- **WORK INSTRUCTION**
In the material below, find each line with the string "будут" and copy it.

- **MATERIAL SHOWN**
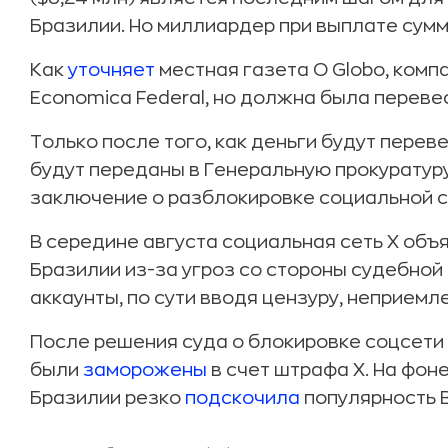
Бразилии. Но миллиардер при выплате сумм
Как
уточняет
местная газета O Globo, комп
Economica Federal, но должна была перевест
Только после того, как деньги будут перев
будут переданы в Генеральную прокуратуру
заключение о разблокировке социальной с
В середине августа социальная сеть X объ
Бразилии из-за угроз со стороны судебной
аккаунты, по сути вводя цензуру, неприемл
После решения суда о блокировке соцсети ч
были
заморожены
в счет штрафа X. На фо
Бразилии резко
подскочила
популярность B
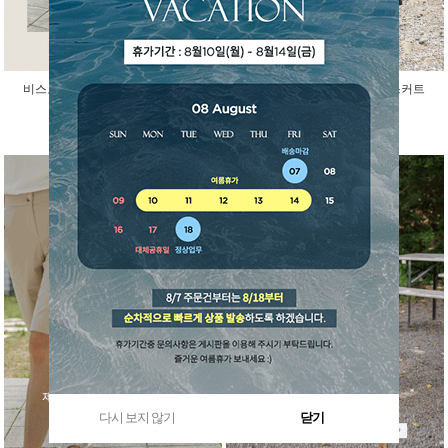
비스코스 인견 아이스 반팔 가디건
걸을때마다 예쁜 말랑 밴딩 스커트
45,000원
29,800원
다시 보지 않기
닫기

- **EXERCISE RESPONSE**
Только после того, как деньги будут перев
будут переданы в Генеральную прокуратуру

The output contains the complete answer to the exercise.